La Guerrilla du groupe El Conde de Torrefiel, est un spectacle en trois tableaux – une conférence, une séance de tai-chi, une rave – animés par quatre-vingts figurants de la région. Leur Guerilla est une nébuleuse en tension dont la dynamique se déploie en interne – dans les « esprits » – et que l’on ne saurait même verbaliser. Les acteurs ne parlent pas sur scène ; au-dessus d’eux, un texte est projeté, qui dit les pensées intimes et les récits de vie de cinq des figurants. Ce texte est issu d’un travail documentaire d’interviews. Il est aussi rythmé par l’insertion de discours fictionnels. Ces cinq personnes sont comme sorties de l’anonymat, démarquées de la foule. Pourtant, ils n’ont pas de prénom, seulement des initiales. Leur présence scénique s’inscrit dans une « zone de confort », ils évoluent dans un cadre sans apparente hostilité, prennent soin de leur santé dans un cours de tai-chi  qui se déroule sereinement, sur fond blanc. Leurs pensées sont pourtant brûlantes de malaise civilisationnel. La scène et le texte sont en tension : ils rejouent la lente érosion d’une guérilla. Ils discutent de loin, mais mal, ils pratiquent le « téléphone arabe » : les messages se contredisent, parce que l’humain se contredit.

Ces récits individuels s’entrecroisent avec l’histoire de certaines violences fratricides du XXe siècle – Rwanda, Espagne, Cambodge -, et se construisent sur une politique-fiction qui projette le spectateur entre le 7 et le 9 décembre 2019 (soit deux ans après la date de la représentation à laquelle nous assistons, ce 8 décembre 2017, à Vidy), et qui, avec précision, décrit l’an 2023. Ce futur est violent, il est comme brodé sur le souvenir de 1939 ou de 2017. Guerrilla est transhistorique, les temporalités se fondent et se confondent : demain ressemble tant à hier qu’il paraît possible de se souvenir du futur ; les dialogues projetés sont pleins du pressentiment – presque assuré – de la catastrophe. « Qu’est-ce qu’on fait ici ? », dit l’une.

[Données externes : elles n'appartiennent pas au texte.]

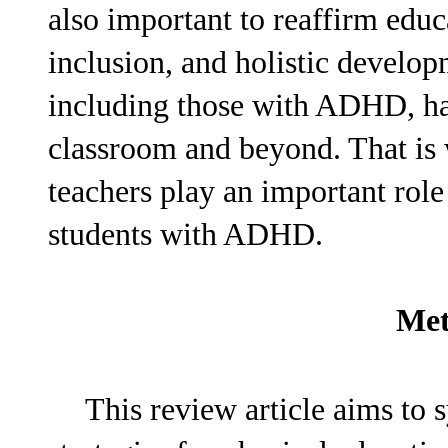
also important to reaffirm edu
inclusion, and holistic develop
including those with ADHD, has
classroom and beyond. That is 
teachers play an important role
students with ADHD.
Met
This review article aims to s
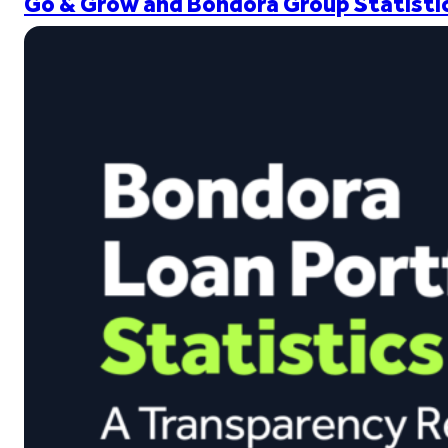
Go & Grow and Bondora Group Statistic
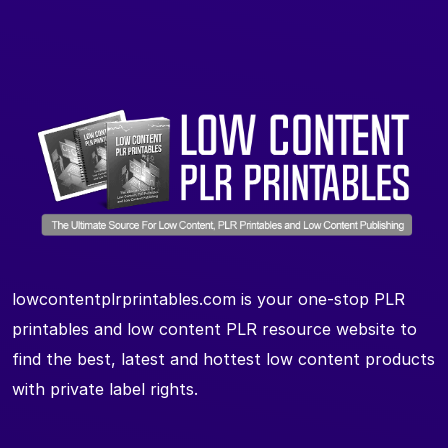
lowcontentplrprintables.com is your one-stop PLR
printables and low content PLR resource website to
find the best, latest and hottest low content products
with private label rights.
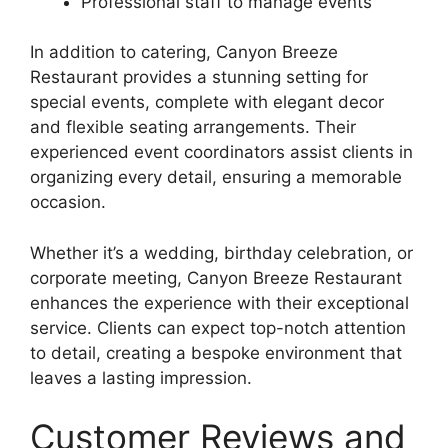
Professional staff to manage events
In addition to catering, Canyon Breeze
Restaurant provides a stunning setting for
special events, complete with elegant decor
and flexible seating arrangements. Their
experienced event coordinators assist clients in
organizing every detail, ensuring a memorable
occasion.
Whether it’s a wedding, birthday celebration, or
corporate meeting, Canyon Breeze Restaurant
enhances the experience with their exceptional
service. Clients can expect top-notch attention
to detail, creating a bespoke environment that
leaves a lasting impression.
Customer Reviews and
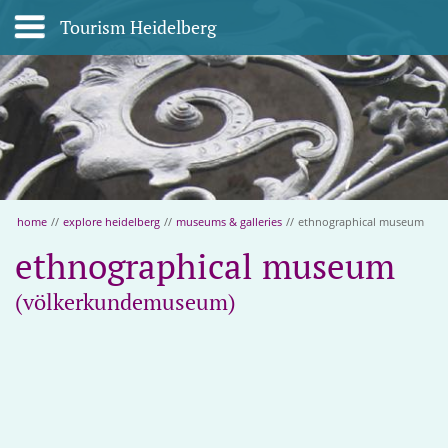
Tourism Heidelberg
home
//
explore heidelberg
//
museums & galleries
//
ethnographical museum
ethnographical museum
(völkerkundemuseum)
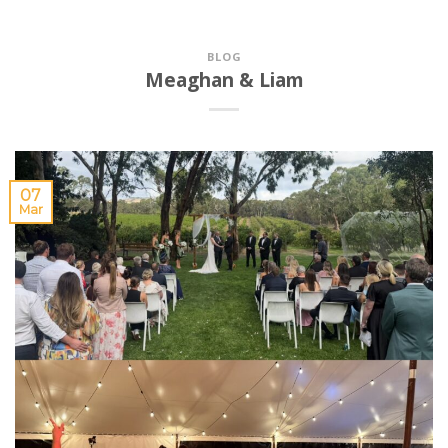
BLOG
Meaghan & Liam
07
Mar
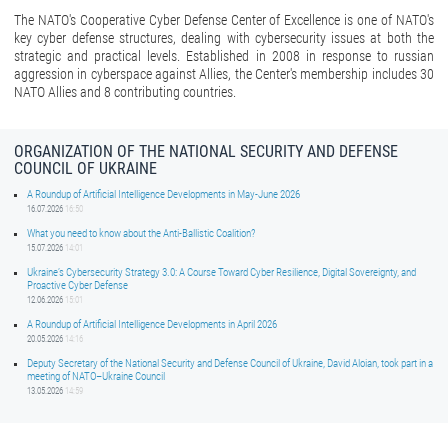
The NATO's Cooperative Cyber Defense Center of Excellence is one of NATO's
key cyber defense structures, dealing with cybersecurity issues at both the
strategic and practical levels. Established in 2008 in response to russian
aggression in cyberspace against Allies, the Center's membership includes 30
NATO Allies and 8 contributing countries.
ORGANIZATION OF THE NATIONAL SECURITY AND DEFENSE
COUNCIL OF UKRAINE
A Roundup of Artificial Intelligence Developments in May-June 2026
16.07.2026
16:50
What you need to know about the Anti-Ballistic Coalition?
15.07.2026
14:01
Ukraine’s Cybersecurity Strategy 3.0: A Course Toward Cyber Resilience, Digital Sovereignty, and
Proactive Cyber Defense
12.06.2026
15:01
A Roundup of Artificial Intelligence Developments in April 2026
20.05.2026
14:16
Deputy Secretary of the National Security and Defense Council of Ukraine, David Aloian, took part in a
meeting of NATO–Ukraine Council
13.05.2026
14:59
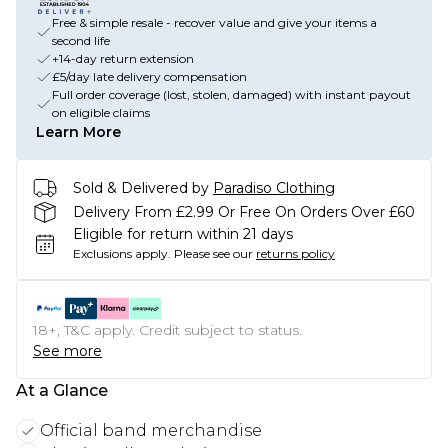
Free & simple resale - recover value and give your items a
second life
+14-day return extension
£5/day late delivery compensation
Full order coverage (lost, stolen, damaged) with instant payout
on eligible claims
Learn More
Sold & Delivered by
Paradiso Clothing
Delivery From £2.99 Or Free On Orders Over £60
Eligible for return within 21 days
Exclusions apply.
Please see our
returns policy
18+, T&C apply. Credit subject to status.
See more
At a Glance
Official band merchandise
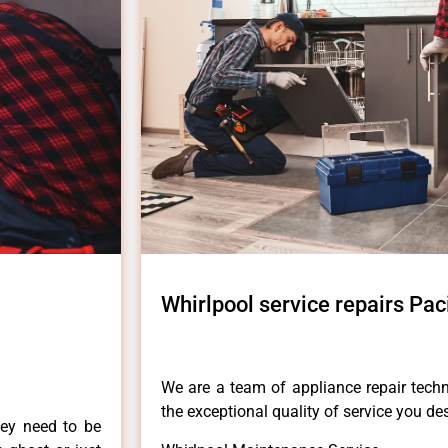
Whirlpool service repairs Pac
We are a team of appliance repair techn
the exceptional quality of service you de
hey need to be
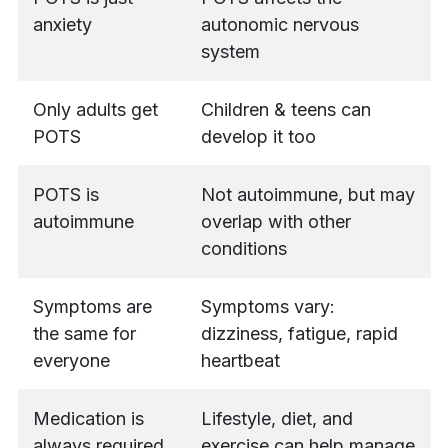
anxiety
autonomic nervous
system
Only adults get
Children & teens can
POTS
develop it too
POTS is
Not autoimmune, but may
autoimmune
overlap with other
conditions
Symptoms are
Symptoms vary:
the same for
dizziness, fatigue, rapid
everyone
heartbeat
Medication is
Lifestyle, diet, and
always required
exercise can help manage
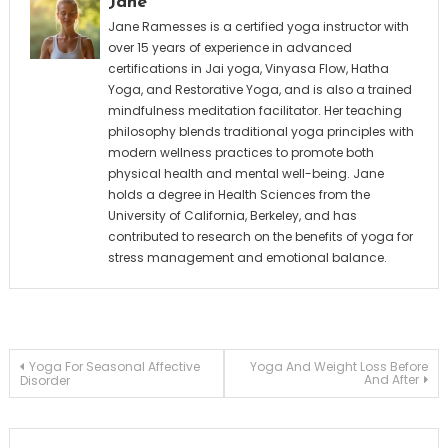
Jane
Jane Ramesses is a certified yoga instructor with
over 15 years of experience in advanced
certifications in Jai yoga, Vinyasa Flow, Hatha
Yoga, and Restorative Yoga, and is also a trained
mindfulness meditation facilitator. Her teaching
philosophy blends traditional yoga principles with
modern wellness practices to promote both
physical health and mental well-being. Jane
holds a degree in Health Sciences from the
University of California, Berkeley, and has
contributed to research on the benefits of yoga for
stress management and emotional balance.
Post
Yoga For Seasonal Affective
Yoga And Weight Loss Before
And After
Disorder
navigation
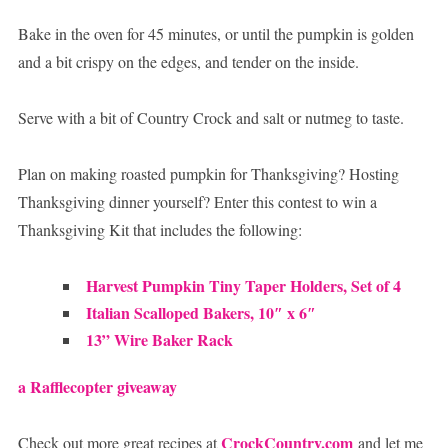
Bake in the oven for 45 minutes, or until the pumpkin is golden
and a bit crispy on the edges, and tender on the inside.
Serve with a bit of Country Crock and salt or nutmeg to taste.
Plan on making roasted pumpkin for Thanksgiving? Hosting
Thanksgiving dinner yourself? Enter this contest to win a
Thanksgiving Kit that includes the following:
Harvest Pumpkin Tiny Taper Holders, Set of 4
Italian Scalloped Bakers, 10″ x 6″
13” Wire Baker Rack
a Rafflecopter giveaway
CrockCountry.com
Check out more great recipes at
and let me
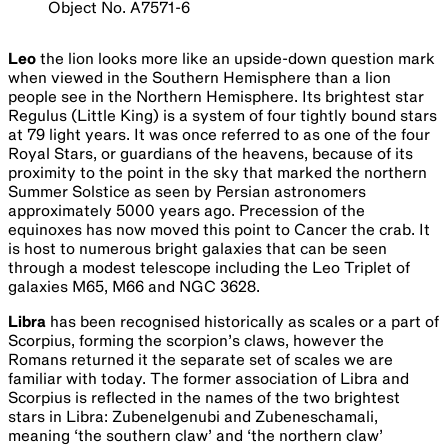
Object No. A7571-6
Leo
the lion looks more like an upside-down question mark
when viewed in the Southern Hemisphere than a lion
people see in the Northern Hemisphere. Its brightest star
Regulus (Little King) is a system of four tightly bound stars
at 79 light years. It was once referred to as one of the four
Royal Stars, or guardians of the heavens, because of its
proximity to the point in the sky that marked the northern
Summer Solstice as seen by Persian astronomers
approximately 5000 years ago. Precession of the
equinoxes has now moved this point to Cancer the crab. It
is host to numerous bright galaxies that can be seen
through a modest telescope including the Leo Triplet of
galaxies M65, M66 and NGC 3628.
Libra
has been recognised historically as scales or a part of
Scorpius, forming the scorpion’s claws, however the
Romans returned it the separate set of scales we are
familiar with today. The former association of Libra and
Scorpius is reflected in the names of the two brightest
stars in Libra: Zubenelgenubi and Zubeneschamali,
meaning ‘the southern claw’ and ‘the northern claw’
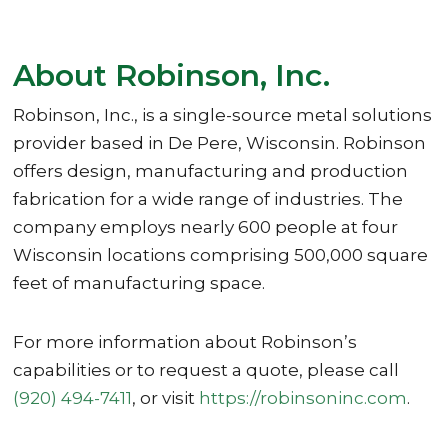
About Robinson, Inc.
Robinson, Inc., is a single-source metal solutions
provider based in De Pere, Wisconsin. Robinson
offers design, manufacturing and production
fabrication for a wide range of industries. The
company employs nearly 600 people at four
Wisconsin locations comprising 500,000 square
feet of manufacturing space.
For more information about Robinson’s
capabilities or to request a quote, please call
(920) 494-7411
, or visit
https://robinsoninc.com
.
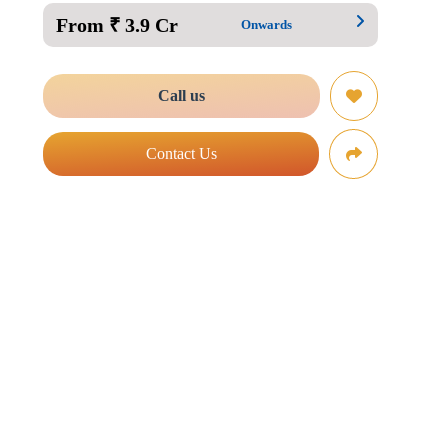
From ₹ 3.9 Cr
Onwards
Call us
Contact Us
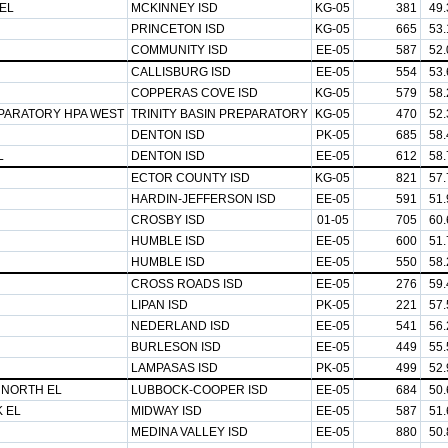
EL
MCKINNEY ISD
KG-05
381
49
PRINCETON ISD
KG-05
665
53
COMMUNITY ISD
EE-05
587
52
CALLISBURG ISD
EE-05
554
53
COPPERAS COVE ISD
KG-05
579
58
EPARATORY HPA WEST
TRINITY BASIN PREPARATORY
KG-05
470
52
DENTON ISD
PK-05
685
58
L
DENTON ISD
EE-05
612
58
ECTOR COUNTY ISD
KG-05
821
57
HARDIN-JEFFERSON ISD
EE-05
591
51
CROSBY ISD
01-05
705
60
HUMBLE ISD
EE-05
600
51
HUMBLE ISD
EE-05
550
58
CROSS ROADS ISD
EE-05
276
59
LIPAN ISD
PK-05
221
57
NEDERLAND ISD
EE-05
541
56
BURLESON ISD
EE-05
449
55
LAMPASAS ISD
PK-05
499
52
 NORTH EL
LUBBOCK-COOPER ISD
EE-05
684
50
 EL
MIDWAY ISD
EE-05
587
51
MEDINA VALLEY ISD
EE-05
880
50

L’angoisse qui se diffuse dans le texte – par le retour des sujets graves qui y sont exhibés et des questions infusées de doutes – appelle à percevoir l’usure de l’humain par l’humain et de l’individu par lui-même comme la seule constante certaine ; comme le seul point névralgique de la pièce, le seul point fixe au sein de cette nébuleuse incendiaire qui abîme la frontière entre la singularité d’une histoire et l’histoire collective. Car à l’horreur des récits de guerre se juxtaposent des réflexions sur l’arachnophobie, l’économie, la possibilité de l’art ou de l’ennui – sur le drame quotidien. La guérilla se fait transindividuelle, elle semble être tout ce qui viole la sérénité intérieure ; il est peut-être même subversif d’oser réfléchir à la guérilla intime. La musique trahit ce fil rouge, qui part en discrets larsen au sein-même du cours de tai-chi. Elle se dépressurise finalement en une lourde techno assumée. « La guerre n’a jamais semblé plus pacifique. La paix n’a jamais semblé plus terrifiante. »

L’art même ne peut plus rien : il y est au mieux « une énorme fête ». La troisième partie ressemble à cela : une extension du domaine de la fête. Ne plus dire, danser. Corporaliser au lieu d’intellectualiser. Crier en soi, avoir mal aux oreilles. Et surtout se taire en transpirant. Et là : la foule tourne le dos au public. La foule fait unité, danse derrière un voile transparent qui aplanit la profondeur, contribue à effacer les individualités qui la constituent. Mais les textes inquiets et violents ne savent pas se taire. Quelques stroboscopes aveuglent, avant une fin brutale.

Guerrilla incarne un mouvement de l’individu au tout et du tout à l’individu. Le spectacle se construit sur une communication approximative mais sensible et juste entre les consciences, magnifiée finalement en une dialectique théâtrale efficace : du conflit initial entre la scène et le texte résulte un sentiment cathartique d’avoir pu épancher certaines de nos propres angoisses. Le constat lucide et maîtrisé d’un besoin commun de déborder, dans la confusion et la violence sonore, face à ces passés et ces futurs politiques, religieux, humains. Face à sa propre guérilla intérieure : les doutes que chacun partage, la violence d’Eros et de Tanathos, qui, du dehors, restent mal visibles.